▸ WHAT IS REQUIRED
Whenever a line contains the string "Create", copy it out of the entries.

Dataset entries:

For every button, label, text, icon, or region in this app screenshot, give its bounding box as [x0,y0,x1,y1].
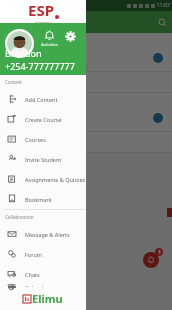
staticText: 11:07 [157,2,170,9]
button[interactable]: Forum [0,244,86,264]
staticText: Assignments & Quizzes [25,176,86,183]
staticText: eLearning [35,20,52,23]
button[interactable]: Wed Sun 14 Jan 2018 [0,93,172,153]
button[interactable]: Message & Alerts [0,224,86,244]
staticText: Elimu [32,291,63,306]
staticText: Wed Sun 14 Jan 2018 [5,98,54,105]
staticText: Bookmark [25,196,52,203]
button[interactable]: Invite Student [0,149,86,169]
staticText: Invite Student [25,156,62,163]
button[interactable]: Bookmark [0,189,86,209]
button[interactable]: Calender [0,284,86,287]
staticText: Activities [41,42,58,47]
staticText: Message & Alerts [25,231,70,238]
staticText: Add Content [25,96,58,103]
button[interactable]: Add Content [0,89,86,109]
staticText: Wed 04 Jan 2018 [5,38,44,45]
staticText: Forum [25,251,42,258]
staticText: +254-777777777 [5,60,75,72]
button[interactable]: Chats [0,264,86,284]
button[interactable]: Assignments & Quizzes [0,169,86,189]
staticText: Collaboration [5,214,34,220]
button[interactable]: Profile photo [7,31,32,56]
staticText: Create Course [25,116,62,123]
button[interactable]: Search [152,12,172,32]
staticText: ESP [28,0,54,20]
button[interactable]: Create Course [0,109,86,129]
button[interactable]: Activities [41,30,58,47]
button[interactable]: Courses [0,129,86,149]
button[interactable]: Notifications [143,252,159,268]
staticText: Calender [25,284,49,287]
staticText: 1 [158,249,161,256]
staticText: Content [5,79,22,85]
staticText: Courses [25,136,46,143]
staticText: Chats [25,271,40,278]
button[interactable]: Wed 04 Jan 2018 [0,33,172,93]
button[interactable]: Settings [64,30,76,42]
staticText: Brandon [5,47,42,59]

▸ ANSWER BOX
staticText: Create Course [25,116,62,123]
button[interactable]: Create Course [0,109,86,129]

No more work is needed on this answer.